Costs for personal health care over the past 12 months (ending in May) rose 1.1 percent, the slowest rate in the past 50 years, according to recent government data.
But, while the White House is citing this as evidence that criticism of the Affordable Care Act (commonly called Obamacare) is unfounded, some health care experts aren't convinced.
One reason this data may not support the Affordable Care Act is that the act's major provisions haven't begun yet, according to Alyene Senger, health care policy research assistant for the Heritage Foundation.
"Costs are still rising, just at a slower rate," she said. "Many experts have attributed the slow down to a slow recovering economy."
Senger also pointed out that it's uncertain whether or not the current rate of growth will remain stable as the economy rebounds and the Affordable Care Act takes effect.
Similar criticisms were leveled by John Goodman in a Forbes article, pointing out that the slowdown happened before the Affordable Care Act passed, and that a similar slowdown is happening worldwide.
Another factor is that consumers are limiting doctor visits, delaying procedures, and opting for cheaper health care providers, according to CNN.
Still, the law may be making health care processes more efficient, according to Alan Krueger, chairman of the White House Council Economic Advisers.
"The Affordable Care Act includes a range of cost-saving, quality-improving measures," he wrote on The White House Blog. "The law includes provisions intended to foster coordinated care, reduce preventable health complications during hospitalizations, and promote the adoption of more efficient health information technology."
Some experts agree.

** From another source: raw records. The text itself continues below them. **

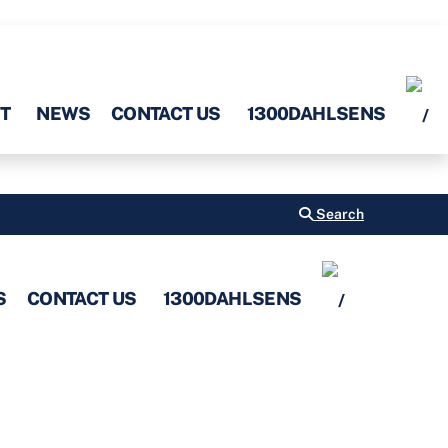
T
NEWS
CONTACT US
1300DAHLSENS
Search
S
CONTACT US
1300DAHLSENS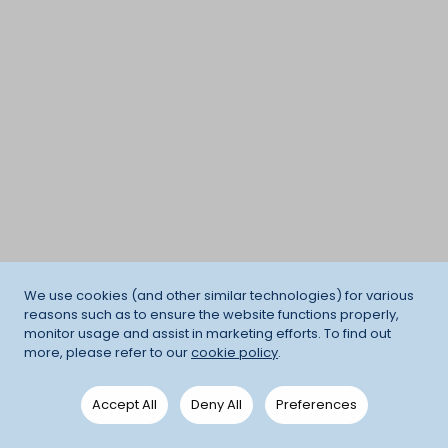
We use cookies (and other similar technologies) for various
reasons such as to ensure the website functions properly,
monitor usage and assist in marketing efforts. To find out
more, please refer to our
cookie policy
.
Accept All
Deny All
Preferences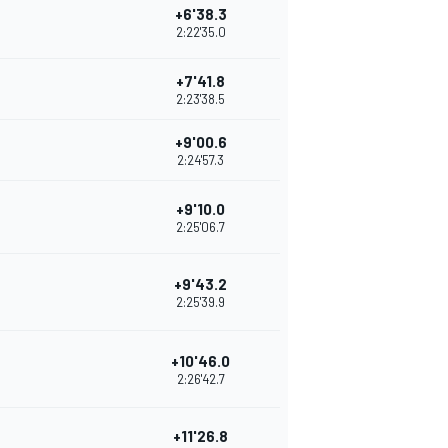
+6'38.3
2:22'35.0
+7'41.8
2:23'38.5
+9'00.6
2:24'57.3
+9'10.0
2:25'06.7
+9'43.2
2:25'39.9
+10'46.0
2:26'42.7
+11'26.8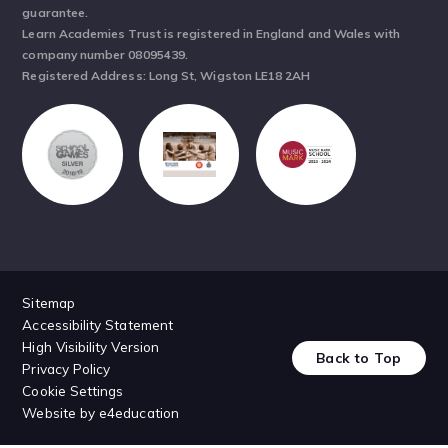
guarantee.
Learn Academies Trust is registered in England and Wales with
company number 08095439.
Registered Address: Long St, Wigston LE18 2AH
Sitemap
Accessibility Statement
High Visibility Version
Back to Top
Privacy Policy
Cookie Settings
Website by
e4education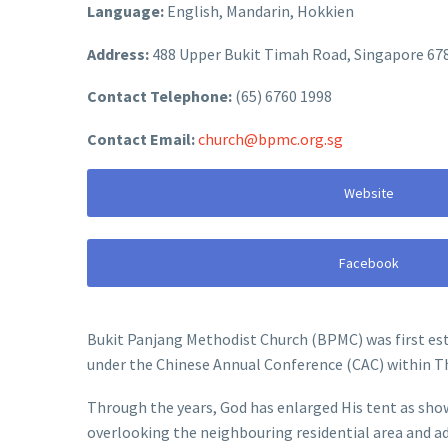
Language:
English, Mandarin, Hokkien
Address:
488 Upper Bukit Timah Road, Singapore 67
Contact Telephone:
(65) 6760 1998
Contact Email:
church@bpmc.org.sg
Website
Facebook
Bukit Panjang Methodist Church (BPMC) was first est
under the Chinese Annual Conference (CAC) within T
Through the years, God has enlarged His tent as show
overlooking the neighbouring residential area and a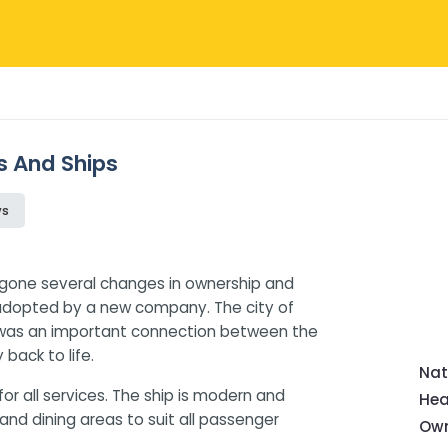
s And Ships
ws
rgone several changes in ownership and
adopted by a new company. The city of
t was an important connection between the
back to life.
Nat
or all services. The ship is modern and
Hea
d dining areas to suit all passenger
Own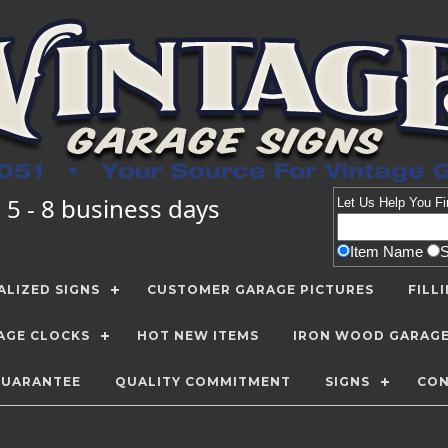
 5 - 8 business days
Let Us Help You
Fi
Item Name
LIZED SIGNS
CUSTOMER GARAGE PICTURES
FILL
AGE CLOCKS
HOT NEW ITEMS
IRON WOOD GARAG
GUARANTEE
QUALITY COMMITMENT
SIGNS
CON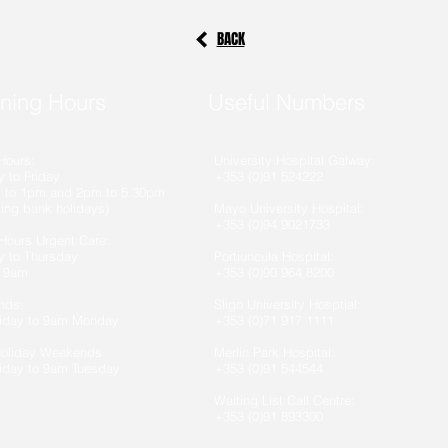
BACK
ning
Hours
Useful Numbers
Hours:
University Hospital Galway:
 to Friday
+353 (0)91 524222
 to 1pm and 2pm to 5.30pm
ding bank holidays)
Mayo University Hospital:
+353 (0)94 9021733
 Hours Urgent Care:
 to Thursday
Portiuncula Hospital:
 9am
+353 (0)90 964 8200
nds:
Sligo University Hosptial:
iday to 9am Monday
+353 (0)71 917 1111
Holiday Weekends
Merlin Park Hospital:
iday to 9am Tuesday
+353 (0)91 544544
Waiting List Call Centre:
+353 (0)91 893300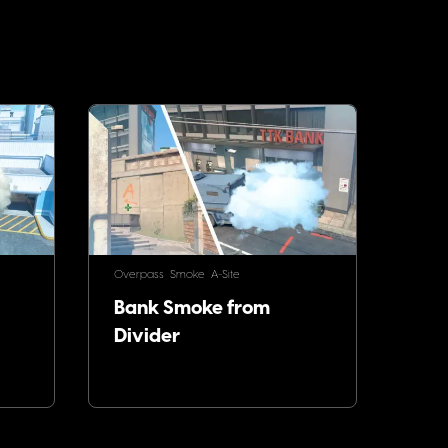
Overpass
Smoke
A-Site
Bank Smoke from
Divider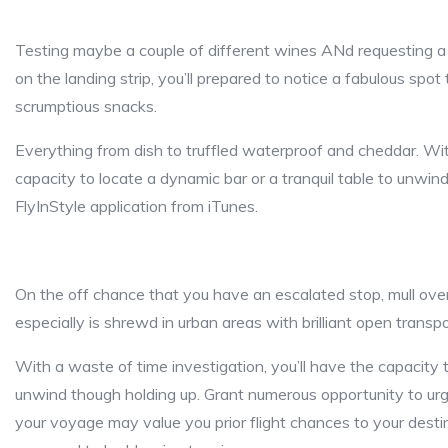
Testing maybe a couple of different wines ANd requesting a ti
on the landing strip, you’ll prepared to notice a fabulous spo
scrumptious snacks.
Everything from dish to truffled waterproof and cheddar. Wit
capacity to locate a dynamic bar or a tranquil table to unwin
FlyInStyle application from iTunes.
On the off chance that you have an escalated stop, mull over
especially is shrewd in urban areas with brilliant open transp
With a waste of time investigation, you’ll have the capacity t
unwind though holding up. Grant numerous opportunity to urg
your voyage may value you prior flight chances to your destin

Sherry Glied, professor of health policy and management at Columbia University's Mailman School of Public Health, cited "medical loss provisions pushing insurers to reduce costs" as one way the Affordable Care Act has influenced health care costs.
The law has also introduced penalties for hospitals that readmit patients within 30 days, which has reduced rehospitalization rates for Medicare patients, according to USA Today.
Despite the bright spots, it's likely the law will still be a bone of contention for some conservatives. When asked if the slowdown might lessen conservative opposition to the law, Glied responded with an unequivocal "no."